[Python-3000] Dict literal bytecode

Tue Mar 25 20:32:43 CET 2008

On Tue, Mar 25, 2008 at 12:35 PM, Alexander Belopolsky
<alexander.belopolsky at gmail.com> wrote:
> Python 3.0 set and dict literals produce very different bytecode:
>
>  >>> dis(lambda:{1,2,3})
>   1           0 LOAD_CONST               0 (1)
>               3 LOAD_CONST               1 (2)
>               6 LOAD_CONST               2 (3)
>               9 BUILD_SET                3
>              12 RETURN_VALUE
>
>  >>> dis(lambda:{1:1,2:2,3:3})
>   1           0 BUILD_MAP                3
>               3 LOAD_CONST               0 (1)
>               6 LOAD_CONST               0 (1)
>               9 STORE_MAP
>              10 LOAD_CONST               1 (2)
>              13 LOAD_CONST               1 (2)
>              16 STORE_MAP
>              17 LOAD_CONST               2 (3)
>              20 LOAD_CONST               2 (3)
>              23 STORE_MAP
>              24 RETURN_VALUE
>
>  I have recently proposed a patch that would make dict bytecode similar
>  to set.  (See http://bugs.python.org/issue2197).  I have later
>  realized that a similar idea has been proposed before
>  (http://bugs.python.org/issue402227) and rejected because it slowed
>  down pybench dict creation benchmark.  However, in my tests (on Linux
>  and Mac OS X) my patch gives a slight improvement 1-2% on the same
>  benchmark.
>
>  Two other issues have been raised with respect to my proposal:
>
>  1. The patch "changes semantics by executing all of the stores after the inputs
>  are generated."
>
>  2. All of the pending item pairs get built-up on an ever-growing stack
>  instead of
>  being consumed pairwise.
>
>  I have promised to think some more about these issues and here are my thoughts:
>
>  1. The only case I can think of when the change of semantics would be
>  noticeable is when keys have custom comparison/hash methods with
>  side-effects.  I doubt this can be an issue in real life and I don't
>  think python makes any guarantees in this respect.  If, however, it is
>  desirable to have this order specified (note that we are not talking
>  about the order of insertions, which is preserved, but whether keys
>  are created between insertions or before the first insertion) than it
>  is hard to justify the difference between set and dict literals
>  semantics.
>
>  2.  If I understand correctly how the code works, frame stack does not
>  grow during code execution.  The required stack size is precomputed
>  during calculation and the necessary array is allocated during
>  execution.  So the growing stack should not slow things down.  With
>  respect to memory usage, note that the frame stack allocation is
>  transient  while bytecode is loaded permanently.  In some applications
>  bytecode size reduction may be more important (in terms of peak memory
>  usage) than stack size increase for some frames.

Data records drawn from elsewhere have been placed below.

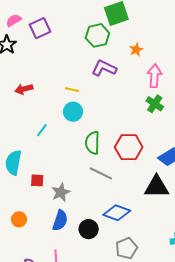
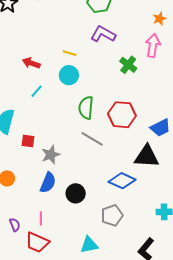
orange star: (136, 50) -> (160, 19), moved
red arrow: (24, 89) -> (31, 63), moved, turned 30
green cross: (155, 104) -> (128, 65), moved
blue diamond: (117, 213) -> (122, 181), moved

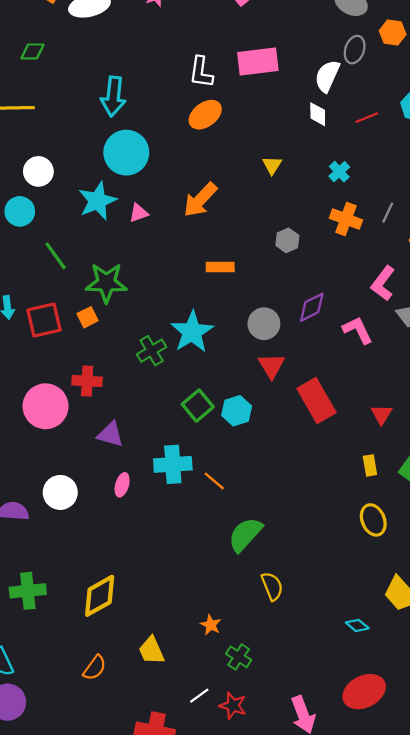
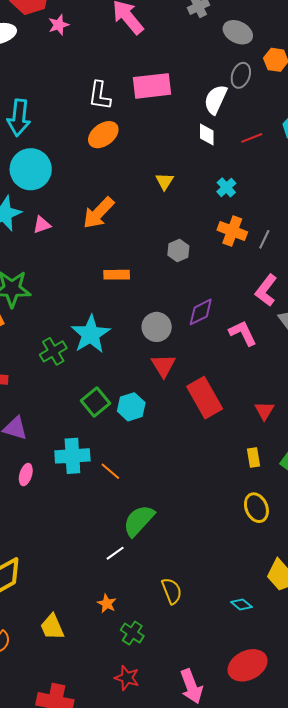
gray line: (388, 213) -> (264, 239), moved
yellow semicircle: (272, 586) -> (172, 591), moved
white line: (199, 696) -> (115, 553), moved

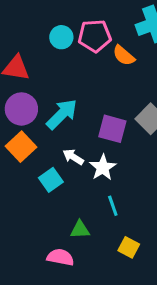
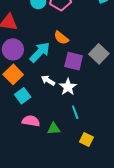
orange semicircle: (124, 56) -> (61, 38), moved
cyan square: (51, 180) -> (23, 96), moved
pink semicircle: (60, 257) -> (31, 121), moved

I worry that there might be generated code using disgustingly large
literals.  Does batch creation still work for that?

>  There are further optimizations that I would like to try once this
>  issue is resolved.  (These optimizations are not strictly speaking
>  dependent on the acceptance of my patch, but a unification of dict and
>  set literals would make the coding easier.)   I understand that the
>  idea of making set literal produce a frozenset was accepted
>  <http://mail.python.org/pipermail/python-3000/2008-January/011814.html>.
>   Once that is implemented, it will be natural to fold constant set
>  literals in the peephole optimizer.   While a similar optimization
>  will not be immediately available for (mutable) dictionaries, the
>  following approach is conceivable: for the dicts with constant keys,
>  push a frozen set of keys constant on the stack preceded by the values
>  in the order that they will be stored in the hash table.  Indicate
>  this situation with a -1 argument to BUILD_MAP (the size of the
>  dictionary will be inferred from the size of the frozenset at the top
>  of the stack).  Now as long as the hash table implementation is
>  compatible between dicts and sets, dictionary creation will be a
>  simple copy operation with all the hard work done during compilation.

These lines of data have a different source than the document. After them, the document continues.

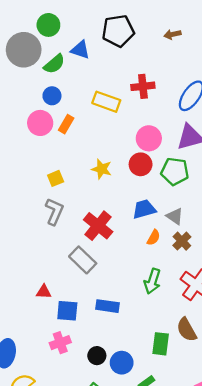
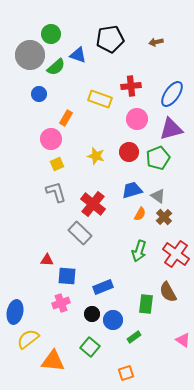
blue circle: (52, 96) -> (39, 94), moved
pink circle: (40, 123) -> (51, 139), moved
pink circle: (149, 138) -> (137, 119), moved
green pentagon: (175, 171) -> (158, 158), turned -30
gray L-shape: (54, 212) -> (56, 192), turned -40
blue rectangle: (107, 306) -> (103, 287), moved, turned -30

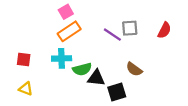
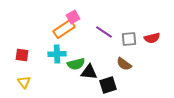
pink square: (66, 12) -> (73, 17), moved
gray square: (130, 28) -> (129, 39), moved
red semicircle: (164, 30) -> (152, 38), moved, turned 49
yellow triangle: (26, 89) -> (24, 82), turned 32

Guido's support for frozenset was later withdrawn:
http://mail.python.org/pipermail/python-3000/2008-January/011868.html

In certain contexts, such as "if i in {1, 2, 3}:", you can reuse the
literal regardless of whether it's a set or a frozenset.  I don't know
if anybody has begun implementing that though.

Playing around a bit, I've found that "_x = {1, 2, 3}; x = set(_x)"
(assuming _x were precomputed) is faster for larger literals, with the
break even point at about 10.  Perhaps you could investigate that as
well?

-- 
Adam Olsen, aka Rhamphoryncus